=== Data records ===
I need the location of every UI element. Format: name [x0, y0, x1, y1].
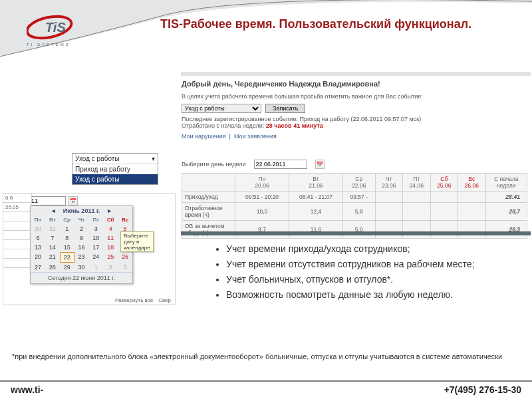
footnote: *при внедрении дополнительного блока «эл…: [12, 352, 517, 360]
cal-day[interactable]: 31: [45, 224, 60, 233]
cal-day[interactable]: 29: [60, 263, 74, 272]
timesheet-cell: [375, 192, 402, 203]
timesheet-cell: 11,6: [289, 221, 342, 239]
week-date-input[interactable]: [254, 160, 307, 169]
cal-day[interactable]: 28: [45, 263, 60, 272]
cal-day[interactable]: 2: [103, 263, 118, 272]
divider-band: [181, 231, 531, 235]
last-event-text: Последнее зарегистрированное событие: Пр…: [182, 116, 527, 122]
cal-dow: Вт: [45, 215, 60, 224]
week-panel: Выберите день недели 📅 Пн20.06Вт21.06Ср2…: [182, 160, 527, 239]
cal-day[interactable]: 21: [45, 252, 60, 263]
cal-day[interactable]: 11: [103, 233, 118, 243]
timesheet-cell: [403, 192, 430, 203]
left-mini-grid: 0 8 25.05: [3, 193, 32, 268]
timesheet-row-label: ОВ за вычетом обеда (ч): [182, 221, 235, 239]
timesheet-cell: 09:57 -: [342, 192, 375, 203]
timesheet-table: Пн20.06Вт21.06Ср22.06Чт23.06Пт24.06Сб25.…: [182, 173, 527, 239]
cal-dow: Ср: [60, 215, 74, 224]
timesheet-row-label: Отработанное время (ч): [182, 203, 235, 221]
timesheet-header: Пн20.06: [235, 174, 289, 192]
feature-list: Учет времени прихода/ухода сотрудников; …: [226, 243, 512, 304]
cal-today-link[interactable]: Сегодня 22 июня 2011 г.: [31, 272, 132, 283]
timesheet-cell: [430, 203, 458, 221]
dropdown-selected: Уход с работы: [75, 155, 119, 162]
timesheet-cell: 10,5: [235, 203, 289, 221]
timesheet-cell: [458, 203, 485, 221]
cal-day[interactable]: 7: [45, 233, 60, 243]
link-requests[interactable]: Мои заявления: [234, 133, 277, 140]
timesheet-total: 28,7: [485, 203, 527, 221]
timesheet-cell: [403, 221, 430, 239]
cal-day[interactable]: 10: [88, 233, 103, 243]
cal-day[interactable]: 20: [31, 252, 45, 263]
intro-text: В целях учета рабочего времени большая п…: [182, 93, 527, 100]
timesheet-cell: [375, 221, 402, 239]
cal-day[interactable]: 14: [45, 243, 60, 252]
cal-dow: Сб: [103, 215, 118, 224]
dropdown-option[interactable]: Приход на работу: [72, 164, 158, 174]
cal-day[interactable]: 3: [88, 224, 103, 233]
timesheet-cell: [458, 221, 485, 239]
week-pick-label: Выберите день недели: [182, 161, 246, 168]
worked-value: 28 часов 41 минута: [266, 122, 323, 129]
cal-day[interactable]: 4: [103, 224, 118, 233]
cal-day[interactable]: 27: [31, 263, 45, 272]
cal-day[interactable]: 16: [74, 243, 89, 252]
cal-day[interactable]: 26: [118, 252, 132, 263]
cal-day[interactable]: 1: [60, 224, 74, 233]
footer-site: www.ti-: [11, 384, 43, 395]
cal-day[interactable]: 6: [31, 233, 45, 243]
cal-dow: Чт: [74, 215, 89, 224]
cal-day[interactable]: 9: [74, 233, 89, 243]
logo-subtitle: TI SYSTEMS: [27, 43, 86, 47]
cal-day[interactable]: 24: [88, 252, 103, 263]
divider-top: [181, 72, 531, 76]
expand-all-link[interactable]: Развернуть все: [115, 297, 153, 303]
event-dropdown-open[interactable]: Уход с работы ▾ Приход на работу Уход с …: [72, 153, 158, 185]
cal-month-title: Июнь 2011 г.: [63, 207, 100, 214]
cal-day[interactable]: 30: [31, 224, 45, 233]
calendar-widget: 📅 0 8 25.05 ◄ Июнь 2011 г. ► Выберите да…: [3, 193, 176, 305]
cal-day[interactable]: 23: [74, 252, 89, 263]
collapse-all-link[interactable]: Свер: [158, 297, 171, 303]
timesheet-cell: 12,4: [289, 203, 342, 221]
list-item: Возможность посмотреть данные за любую н…: [226, 289, 512, 301]
timesheet-total: 28:41: [485, 192, 527, 203]
timesheet-header: Ср22.06: [342, 174, 375, 192]
calendar-popup: ◄ Июнь 2011 г. ► Выберите дату в календа…: [30, 205, 133, 284]
cal-day[interactable]: 25: [103, 252, 118, 263]
cal-day[interactable]: 17: [88, 243, 103, 252]
timesheet-cell: 08:41 - 21:07: [289, 192, 342, 203]
page-title: TIS-Рабочее время. Пользовательский функ…: [133, 17, 499, 32]
cal-day[interactable]: 22: [60, 252, 74, 263]
cal-day[interactable]: 18: [103, 243, 118, 252]
timesheet-cell: [403, 203, 430, 221]
record-button[interactable]: Записать: [265, 104, 305, 113]
cal-day[interactable]: 2: [74, 224, 89, 233]
cal-day[interactable]: 3: [118, 263, 132, 272]
timesheet-header: С началанедели: [485, 174, 527, 192]
cal-next-icon[interactable]: ►: [104, 207, 115, 214]
svg-text:TiS: TiS: [45, 20, 66, 35]
event-select[interactable]: Уход с работы: [182, 104, 261, 113]
footer-phone: +7(495) 276-15-30: [444, 384, 521, 395]
cal-dow: Пн: [31, 215, 45, 224]
list-item: Учет времени прихода/ухода сотрудников;: [226, 243, 512, 255]
timesheet-header: Пт24.06: [403, 174, 430, 192]
cal-day[interactable]: 13: [31, 243, 45, 252]
link-violations[interactable]: Мои нарушения: [182, 133, 226, 140]
timesheet-cell: [430, 192, 458, 203]
cal-day[interactable]: 1: [88, 263, 103, 272]
list-item: Учет больничных, отпусков и отгулов*.: [226, 273, 512, 286]
dropdown-option-selected[interactable]: Уход с работы: [72, 174, 158, 184]
calendar-icon[interactable]: 📅: [68, 196, 78, 205]
calendar-icon[interactable]: 📅: [315, 160, 325, 169]
cal-day[interactable]: 30: [74, 263, 89, 272]
greeting: Добрый день, Чередниченко Надежда Владим…: [182, 80, 527, 88]
timesheet-header: Чт23.06: [375, 174, 402, 192]
cal-day[interactable]: 15: [60, 243, 74, 252]
cal-day[interactable]: 8: [60, 233, 74, 243]
cal-prev-icon[interactable]: ◄: [48, 207, 59, 214]
timesheet-cell: [458, 192, 485, 203]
===
A line in the material may hold the string "Июнь". Report how many do, and write only the number.

3